Aethelmaer was stunned, he had expected his statement to work, but here it was; the truth many Saxons feared. Prussia was not a Saxon entity. It was its own.
“So that is how it is? You right a paper, bring us around it, belittle me, and give us no choice but to sign it?”
Gunvald said one word, but he said it with a quiet grace and dignity that gave it the power of a roar, “Yes.”
July 7th, 1172
King Gunvald and his son Sviendorog and his sons Valikaila and Meinekinus travel along the western-most roads of the Kingdom. Beyond them, in the distance, lay the rump Kingdom of Poland. The poles had done well to fortify their few remaining towns. The Prussian army was stationed across the river from the new Polish capital of Opole.

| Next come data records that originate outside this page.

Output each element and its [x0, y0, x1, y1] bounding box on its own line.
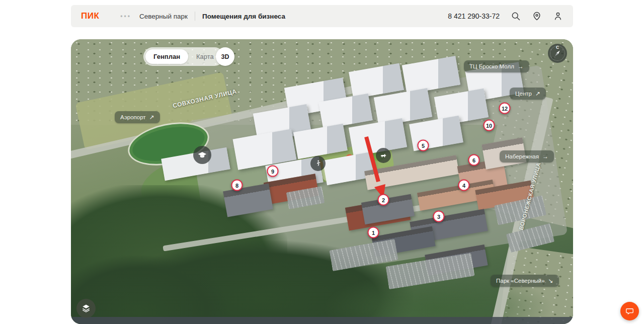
building-marker-3[interactable]: 3 — [433, 211, 445, 222]
header-divider — [195, 12, 195, 21]
building-marker-9[interactable]: 9 — [267, 166, 279, 177]
arrow-icon: → — [518, 63, 524, 70]
building-marker-6[interactable]: 6 — [468, 154, 480, 166]
location-label-text: ТЦ Броско Молл — [469, 63, 514, 69]
arrow-icon: ↗ — [149, 114, 154, 121]
nav-project-name[interactable]: Северный парк — [139, 13, 188, 20]
map-view-tabs: Генплан Карта — [143, 47, 224, 66]
genplan-map-canvas[interactable]: СОВХОЗНАЯ УЛИЦА ВОРОНЕЖСКАЯ УЛИЦА 1 2 3 … — [71, 39, 573, 324]
building-marker-12[interactable]: 12 — [499, 103, 511, 114]
tab-genplan[interactable]: Генплан — [145, 49, 188, 64]
nav-section-title[interactable]: Помещения для бизнеса — [202, 13, 285, 20]
building-marker-2[interactable]: 2 — [378, 194, 389, 206]
location-label-embankment[interactable]: Набережная → — [500, 150, 554, 163]
building-marker-4[interactable]: 4 — [458, 180, 470, 191]
dog-walking-icon[interactable] — [376, 148, 391, 163]
phone-number[interactable]: 8 421 290-33-72 — [448, 12, 500, 20]
location-label-text: Центр — [515, 91, 532, 97]
building-marker-10[interactable]: 10 — [484, 120, 495, 131]
building-marker-1[interactable]: 1 — [368, 227, 379, 238]
arrow-icon: ↘ — [548, 277, 553, 284]
profile-icon[interactable] — [553, 11, 563, 21]
pik-logo[interactable]: ПИК — [81, 11, 99, 21]
map-decor-strip — [71, 317, 573, 324]
location-label-center[interactable]: Центр ↗ — [510, 88, 546, 100]
location-pin-icon[interactable] — [532, 11, 542, 21]
map-decor-forest2 — [71, 256, 227, 324]
location-label-park-severny[interactable]: Парк «Северный» ↘ — [491, 275, 559, 287]
compass-icon[interactable]: С — [548, 44, 567, 63]
location-label-text: Набережная — [505, 153, 539, 159]
header-actions: 8 421 290-33-72 — [448, 11, 563, 21]
building-marker-8[interactable]: 8 — [231, 180, 243, 191]
building-marker-5[interactable]: 5 — [418, 140, 429, 151]
compass-north-letter: С — [556, 45, 559, 50]
arrow-icon: → — [542, 153, 548, 160]
location-label-text: Парк «Северный» — [496, 278, 545, 284]
chat-icon[interactable] — [620, 302, 639, 320]
pedestrian-icon[interactable] — [310, 156, 326, 171]
layers-icon[interactable] — [76, 299, 96, 318]
top-header: ПИК ••• Северный парк Помещения для бизн… — [71, 5, 573, 27]
arrow-icon: ↗ — [535, 90, 540, 97]
location-label-airport[interactable]: Аэропорт ↗ — [115, 111, 160, 123]
projects-menu-dots[interactable]: ••• — [120, 13, 131, 20]
view-3d-button[interactable]: 3D — [216, 47, 234, 66]
school-icon[interactable] — [193, 146, 211, 164]
location-label-text: Аэропорт — [120, 114, 146, 120]
search-icon[interactable] — [511, 11, 521, 21]
location-label-brosko-mall[interactable]: ТЦ Броско Молл → — [464, 60, 529, 72]
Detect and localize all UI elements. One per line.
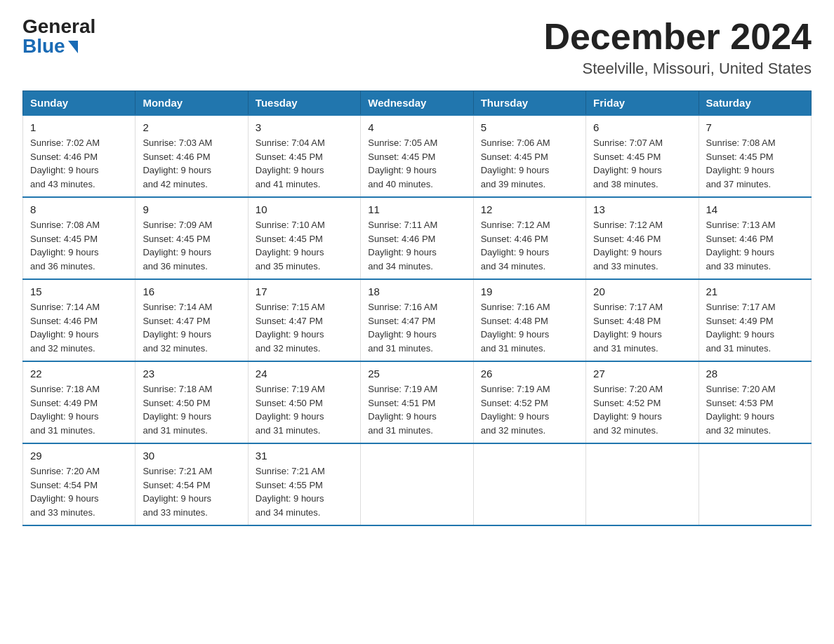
day-info: Sunrise: 7:06 AM Sunset: 4:45 PM Dayligh… bbox=[481, 136, 578, 191]
week-row-4: 22 Sunrise: 7:18 AM Sunset: 4:49 PM Dayl… bbox=[23, 361, 812, 443]
day-info: Sunrise: 7:07 AM Sunset: 4:45 PM Dayligh… bbox=[593, 136, 691, 191]
day-number: 4 bbox=[368, 121, 465, 133]
day-cell: 3 Sunrise: 7:04 AM Sunset: 4:45 PM Dayli… bbox=[248, 115, 360, 197]
location-subtitle: Steelville, Missouri, United States bbox=[543, 60, 812, 78]
day-cell: 30 Sunrise: 7:21 AM Sunset: 4:54 PM Dayl… bbox=[135, 443, 248, 525]
day-cell: 13 Sunrise: 7:12 AM Sunset: 4:46 PM Dayl… bbox=[586, 197, 699, 279]
day-info: Sunrise: 7:18 AM Sunset: 4:50 PM Dayligh… bbox=[143, 382, 240, 437]
day-number: 29 bbox=[30, 450, 128, 462]
day-info: Sunrise: 7:08 AM Sunset: 4:45 PM Dayligh… bbox=[30, 218, 128, 273]
day-info: Sunrise: 7:03 AM Sunset: 4:46 PM Dayligh… bbox=[143, 136, 240, 191]
day-cell bbox=[473, 443, 585, 525]
day-cell: 28 Sunrise: 7:20 AM Sunset: 4:53 PM Dayl… bbox=[699, 361, 811, 443]
day-cell: 25 Sunrise: 7:19 AM Sunset: 4:51 PM Dayl… bbox=[361, 361, 473, 443]
day-cell: 8 Sunrise: 7:08 AM Sunset: 4:45 PM Dayli… bbox=[23, 197, 135, 279]
day-cell bbox=[699, 443, 811, 525]
day-number: 22 bbox=[30, 368, 128, 380]
day-cell: 2 Sunrise: 7:03 AM Sunset: 4:46 PM Dayli… bbox=[135, 115, 248, 197]
week-row-2: 8 Sunrise: 7:08 AM Sunset: 4:45 PM Dayli… bbox=[23, 197, 812, 279]
day-info: Sunrise: 7:09 AM Sunset: 4:45 PM Dayligh… bbox=[143, 218, 240, 273]
day-number: 3 bbox=[256, 121, 353, 133]
day-cell: 20 Sunrise: 7:17 AM Sunset: 4:48 PM Dayl… bbox=[586, 279, 699, 361]
day-info: Sunrise: 7:19 AM Sunset: 4:52 PM Dayligh… bbox=[481, 382, 578, 437]
day-info: Sunrise: 7:19 AM Sunset: 4:51 PM Dayligh… bbox=[368, 382, 465, 437]
day-info: Sunrise: 7:14 AM Sunset: 4:46 PM Dayligh… bbox=[30, 300, 128, 355]
day-info: Sunrise: 7:19 AM Sunset: 4:50 PM Dayligh… bbox=[256, 382, 353, 437]
day-info: Sunrise: 7:12 AM Sunset: 4:46 PM Dayligh… bbox=[593, 218, 691, 273]
page-header: General Blue December 2024 Steelville, M… bbox=[22, 17, 812, 78]
day-cell: 14 Sunrise: 7:13 AM Sunset: 4:46 PM Dayl… bbox=[699, 197, 811, 279]
week-row-5: 29 Sunrise: 7:20 AM Sunset: 4:54 PM Dayl… bbox=[23, 443, 812, 525]
day-cell: 24 Sunrise: 7:19 AM Sunset: 4:50 PM Dayl… bbox=[248, 361, 360, 443]
weekday-header-thursday: Thursday bbox=[473, 91, 585, 116]
day-cell: 23 Sunrise: 7:18 AM Sunset: 4:50 PM Dayl… bbox=[135, 361, 248, 443]
day-number: 21 bbox=[706, 286, 804, 297]
day-cell: 5 Sunrise: 7:06 AM Sunset: 4:45 PM Dayli… bbox=[473, 115, 585, 197]
title-block: December 2024 Steelville, Missouri, Unit… bbox=[543, 17, 812, 78]
day-cell: 4 Sunrise: 7:05 AM Sunset: 4:45 PM Dayli… bbox=[361, 115, 473, 197]
day-cell: 31 Sunrise: 7:21 AM Sunset: 4:55 PM Dayl… bbox=[248, 443, 360, 525]
day-cell: 21 Sunrise: 7:17 AM Sunset: 4:49 PM Dayl… bbox=[699, 279, 811, 361]
day-number: 17 bbox=[256, 286, 353, 297]
logo-blue-text: Blue bbox=[22, 36, 78, 56]
day-info: Sunrise: 7:10 AM Sunset: 4:45 PM Dayligh… bbox=[256, 218, 353, 273]
day-cell: 6 Sunrise: 7:07 AM Sunset: 4:45 PM Dayli… bbox=[586, 115, 699, 197]
day-number: 30 bbox=[143, 450, 240, 462]
day-info: Sunrise: 7:21 AM Sunset: 4:54 PM Dayligh… bbox=[143, 464, 240, 519]
day-cell: 19 Sunrise: 7:16 AM Sunset: 4:48 PM Dayl… bbox=[473, 279, 585, 361]
day-number: 13 bbox=[593, 203, 691, 215]
week-row-1: 1 Sunrise: 7:02 AM Sunset: 4:46 PM Dayli… bbox=[23, 115, 812, 197]
day-info: Sunrise: 7:17 AM Sunset: 4:48 PM Dayligh… bbox=[593, 300, 691, 355]
day-info: Sunrise: 7:16 AM Sunset: 4:48 PM Dayligh… bbox=[481, 300, 578, 355]
day-cell: 10 Sunrise: 7:10 AM Sunset: 4:45 PM Dayl… bbox=[248, 197, 360, 279]
day-number: 9 bbox=[143, 203, 240, 215]
weekday-header-tuesday: Tuesday bbox=[248, 91, 360, 116]
day-info: Sunrise: 7:11 AM Sunset: 4:46 PM Dayligh… bbox=[368, 218, 465, 273]
logo-triangle-icon bbox=[68, 41, 78, 53]
day-number: 23 bbox=[143, 368, 240, 380]
day-info: Sunrise: 7:21 AM Sunset: 4:55 PM Dayligh… bbox=[256, 464, 353, 519]
day-info: Sunrise: 7:05 AM Sunset: 4:45 PM Dayligh… bbox=[368, 136, 465, 191]
day-cell: 22 Sunrise: 7:18 AM Sunset: 4:49 PM Dayl… bbox=[23, 361, 135, 443]
day-cell: 9 Sunrise: 7:09 AM Sunset: 4:45 PM Dayli… bbox=[135, 197, 248, 279]
day-info: Sunrise: 7:17 AM Sunset: 4:49 PM Dayligh… bbox=[706, 300, 804, 355]
day-number: 18 bbox=[368, 286, 465, 297]
weekday-header-wednesday: Wednesday bbox=[361, 91, 473, 116]
day-number: 27 bbox=[593, 368, 691, 380]
day-cell: 18 Sunrise: 7:16 AM Sunset: 4:47 PM Dayl… bbox=[361, 279, 473, 361]
day-number: 28 bbox=[706, 368, 804, 380]
weekday-header-saturday: Saturday bbox=[699, 91, 811, 116]
day-cell: 17 Sunrise: 7:15 AM Sunset: 4:47 PM Dayl… bbox=[248, 279, 360, 361]
day-number: 11 bbox=[368, 203, 465, 215]
logo: General Blue bbox=[22, 17, 95, 56]
day-cell: 16 Sunrise: 7:14 AM Sunset: 4:47 PM Dayl… bbox=[135, 279, 248, 361]
day-info: Sunrise: 7:04 AM Sunset: 4:45 PM Dayligh… bbox=[256, 136, 353, 191]
calendar-table: SundayMondayTuesdayWednesdayThursdayFrid… bbox=[22, 90, 812, 526]
week-row-3: 15 Sunrise: 7:14 AM Sunset: 4:46 PM Dayl… bbox=[23, 279, 812, 361]
day-cell: 11 Sunrise: 7:11 AM Sunset: 4:46 PM Dayl… bbox=[361, 197, 473, 279]
day-number: 19 bbox=[481, 286, 578, 297]
logo-general-text: General bbox=[22, 17, 95, 36]
day-number: 1 bbox=[30, 121, 128, 133]
day-info: Sunrise: 7:20 AM Sunset: 4:54 PM Dayligh… bbox=[30, 464, 128, 519]
month-title: December 2024 bbox=[543, 17, 812, 57]
day-cell: 1 Sunrise: 7:02 AM Sunset: 4:46 PM Dayli… bbox=[23, 115, 135, 197]
day-info: Sunrise: 7:08 AM Sunset: 4:45 PM Dayligh… bbox=[706, 136, 804, 191]
day-number: 2 bbox=[143, 121, 240, 133]
day-number: 7 bbox=[706, 121, 804, 133]
day-number: 20 bbox=[593, 286, 691, 297]
day-info: Sunrise: 7:12 AM Sunset: 4:46 PM Dayligh… bbox=[481, 218, 578, 273]
day-info: Sunrise: 7:02 AM Sunset: 4:46 PM Dayligh… bbox=[30, 136, 128, 191]
day-number: 15 bbox=[30, 286, 128, 297]
day-number: 31 bbox=[256, 450, 353, 462]
day-info: Sunrise: 7:20 AM Sunset: 4:52 PM Dayligh… bbox=[593, 382, 691, 437]
day-info: Sunrise: 7:13 AM Sunset: 4:46 PM Dayligh… bbox=[706, 218, 804, 273]
day-number: 5 bbox=[481, 121, 578, 133]
day-info: Sunrise: 7:15 AM Sunset: 4:47 PM Dayligh… bbox=[256, 300, 353, 355]
day-info: Sunrise: 7:14 AM Sunset: 4:47 PM Dayligh… bbox=[143, 300, 240, 355]
day-cell: 26 Sunrise: 7:19 AM Sunset: 4:52 PM Dayl… bbox=[473, 361, 585, 443]
day-cell: 29 Sunrise: 7:20 AM Sunset: 4:54 PM Dayl… bbox=[23, 443, 135, 525]
day-cell: 27 Sunrise: 7:20 AM Sunset: 4:52 PM Dayl… bbox=[586, 361, 699, 443]
day-cell: 12 Sunrise: 7:12 AM Sunset: 4:46 PM Dayl… bbox=[473, 197, 585, 279]
day-number: 8 bbox=[30, 203, 128, 215]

“What do you think of what our neighbors have busily been building these last few years?” Gunvald asked his son.
“Unimpressive. They trust too much that the river will provided the needed protection while they haphazardly build towers and forts. They mean nothing. A fort that is protecting only itself is protecting nothing.” Sviendorog mused.
“What do you think will happen?” Gunvald asked.
“I believe we shall attack, their army shall abandon the city and occupy the fort. We shall then take the city and burn the fort down with the Polish army still in it.”
“You sound confident, son.”
“I am. We’ve crushed them in the past and we’ve only gotten bigger since then.”
Gunvald nodded. He stopped his horse and looked into Opole. The Polish kingdom suffered and this city showed the extent of the cancer.
“So I assume we shall be moving out this time next year?” Sviendorog asked.
“Yes. Next year begins a new series of war and conquest for Prussia.”